Chancellor Gordon Brown, in his pre-Budget speech, hailed a new skills revolution, and Tony Blair is said to be so enthused by the issue he wants a White Paper to launch a concerted attack on the skills gap.

Treasury sources, in advance of the pre-Budget statement, were suggesting this was the first skills revolution. Such initiatives are always the first. Across departments, incentive-based, it will focus on employment needs.

But weren’t we offered exactly the same by the Tories when the then industry secretary Michael Heseltine wheeled out the six big departmental guns to review and improve skills? Then, promises dissolved in a yearly round of self-congratulatory White Papers while the skills gap grew.

Why? Because employers refused to pay. Meanwhile, colleges charged with providing the training needed were subjected to year-on-year “efficiency savings”, that most cynical of euphemisms for “cuts”.

Things are different now and there is more ground for optimism.
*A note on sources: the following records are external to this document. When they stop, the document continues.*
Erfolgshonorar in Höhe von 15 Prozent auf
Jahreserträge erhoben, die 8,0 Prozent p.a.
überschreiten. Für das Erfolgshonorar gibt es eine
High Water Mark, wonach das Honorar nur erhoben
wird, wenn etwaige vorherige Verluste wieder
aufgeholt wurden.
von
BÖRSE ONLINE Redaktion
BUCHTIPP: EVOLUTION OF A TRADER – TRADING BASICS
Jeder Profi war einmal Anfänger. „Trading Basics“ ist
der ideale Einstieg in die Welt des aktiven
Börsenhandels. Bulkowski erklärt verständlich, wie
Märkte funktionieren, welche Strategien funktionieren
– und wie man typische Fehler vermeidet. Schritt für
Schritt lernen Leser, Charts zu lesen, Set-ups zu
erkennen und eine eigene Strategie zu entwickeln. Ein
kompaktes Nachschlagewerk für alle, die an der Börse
Colleges have had record budget increases, though not enough to repair the damage done in the “efficiency” years. Also, the Government’s employer training pilots (ETP) proved powerful in persuading companies to train their staff and to provide programmes for underachievers.
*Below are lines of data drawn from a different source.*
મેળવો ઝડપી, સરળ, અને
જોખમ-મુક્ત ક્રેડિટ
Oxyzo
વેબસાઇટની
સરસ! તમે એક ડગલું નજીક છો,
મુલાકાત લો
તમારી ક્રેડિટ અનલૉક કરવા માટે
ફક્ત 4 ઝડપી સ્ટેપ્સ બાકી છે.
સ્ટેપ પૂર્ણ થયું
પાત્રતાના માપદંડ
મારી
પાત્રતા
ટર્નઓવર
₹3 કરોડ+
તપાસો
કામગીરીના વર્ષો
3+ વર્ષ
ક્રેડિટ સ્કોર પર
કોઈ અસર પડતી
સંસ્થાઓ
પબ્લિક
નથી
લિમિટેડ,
Unfortunately, government schemes from the New Deal to the ETP programme have raised expectations in private industry that the state will pay.

Before, they typically would have to pay pound;50 a week to take on a trainee, but now the state pays them pound;50.

The cost of a national roll-out of the pilots could not be met by the taxpayer. A culture change to convince employers to pay much more is still needed.

Of course, the pilots were about more than cash. They created new ways for employers to find relevant training and were very effective in extending level 2 (GCSE equivalent) to all adults in the pilot areas.

The new skills revolution will test both the effectiveness of such pilots and the willingness of employers to invest in the training that colleges and others have to offer. The revolution must not fail this time, or legislation to compel employers to train staff will be the only option.